If you want to reach more readers and strengthen your publishing business, this is the moment you’ve been waiting for.
Background & Context
KDP Select is Amazon’s exclusivity program for ebooks. When you enroll a title, you agree that Amazon will be the only place readers can get that ebook for 90 days at a time. In exchange, your book is added to Kindle Unlimited, which is Amazon’s subscription service for readers. That means you can earn from two streams: regular ebook sales on Amazon, and royalties from pages read through Kindle Unlimited.
Select also comes with some perks. You can run Kindle Countdown Deals or Free Book Promotions, and those tools can help spike visibility or generate more readers. For many authors, that extra reach inside Amazon makes Select worth it.
But the catch has always been exclusivity. Once you enroll, you’ve been locked out of every other digital channel.
No Apple, no Kobo, no Google Play.
And until now, that lockout also included libraries.
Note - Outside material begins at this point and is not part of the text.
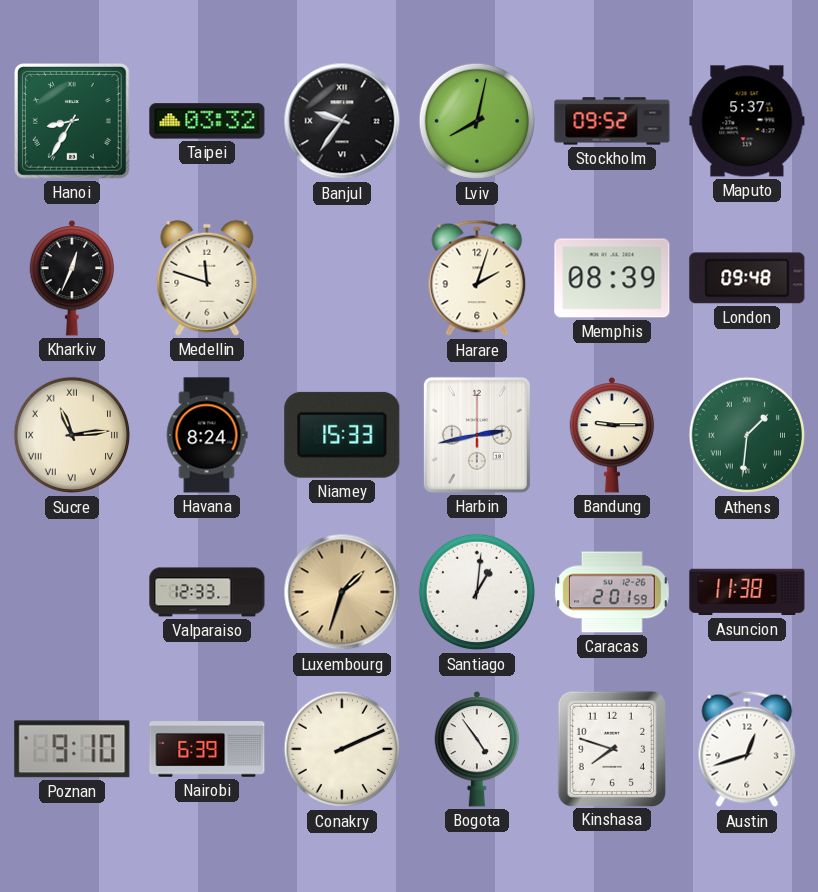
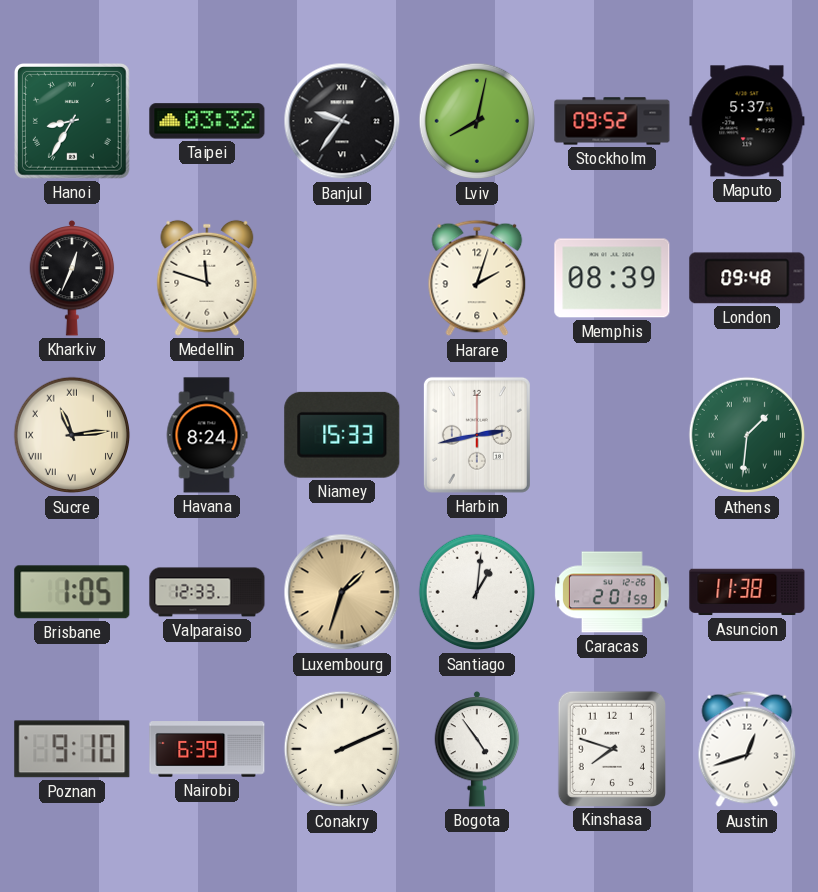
Bandung: 9:15 -> none
Brisbane: none -> 1:05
For more than a decade, if your ebook was in Select, libraries simply weren’t an option.
That’s why this change is so important. For the first time in the history of KDP Select, Amazon has confirmed that authors are allowed to distribute their Select-enrolled ebooks to public libraries.
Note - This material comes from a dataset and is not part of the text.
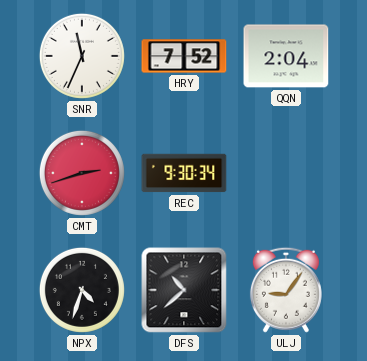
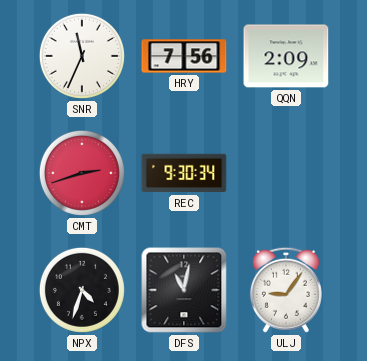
HRY: 7:52 -> 7:56
QQN: 2:04 -> 2:09
DFS: 10:38 -> 11:02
You keep the benefits of exclusivity. You keep your Kindle Unlimited audience. And now, if you take action, you can also place your books into libraries worldwide.
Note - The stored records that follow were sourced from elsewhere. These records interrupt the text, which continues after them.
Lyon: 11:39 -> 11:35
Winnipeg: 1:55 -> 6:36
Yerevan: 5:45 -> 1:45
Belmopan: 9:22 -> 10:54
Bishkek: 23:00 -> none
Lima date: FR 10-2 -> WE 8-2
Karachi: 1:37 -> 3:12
At the time of this post, Amazon has not updated their Terms of Service. There’s no dashboard notification, and no email has gone out to account holders. The only confirmation comes directly from the KDP Team to me. That makes this a soft launch. Silent, but official. And that means you’re hearing it here first.
[UPDATE (Sept. 8, 2025): KDP updated their Help page to include this new change in KDP Select. Visit their help page here and search for “public libraries”.]
What This Change Means
Here’s what this change really means for you as an author.
First, exclusivity is still the rule inside KDP Select. Your ebook cannot be on Apple, Kobo, Barnes & Noble, Google Play, or any other retailer while it’s in Select. That has not changed.
What has changed is that libraries are now the exception. You can distribute your Select-enrolled ebooks to library systems like OverDrive, Hoopla, Bibliotheca, BorrowBox, Baker & Taylor, and more.
But Amazon isn’t doing that for you. You’ll have to publish your ebook to libraries through the right distributors, and I’ll show you which ones to use and which ones to avoid. Not every channel qualifies. If you publish through the wrong outlet, you could put your Select enrollment at risk.
So the bottom line is this: you get to keep everything you already had with KDP Select, including Kindle Unlimited readers, sales on Amazon, and access to promotional tools, while also opening up an entirely new distribution lane — public libraries. That means more reach, more discoverability, and potentially more royalties without leaving Select.
Options for Library Distribution
Now let’s look at where you can publish your Select-enrolled ebooks to libraries, and what royalties to expect.
The two best platforms are Draft2Digital and PublishDrive. Why these two? They let you choose the exact avenues for distribution. You can target libraries and exclude retail, which keeps you compliant with KDP Select.
Not every aggregator allows that. IngramSpark does not let you deselect retailers or isolate libraries. If you use them for this, you risk violating your Select agreement. Skip it.
Draft2Digital: How Library Payouts Work
Draft2Digital uses two payment structures at the same time, and both are on by default. OCOU is required for library distribution and cannot be disabled. CPC is on by default and you can turn it off.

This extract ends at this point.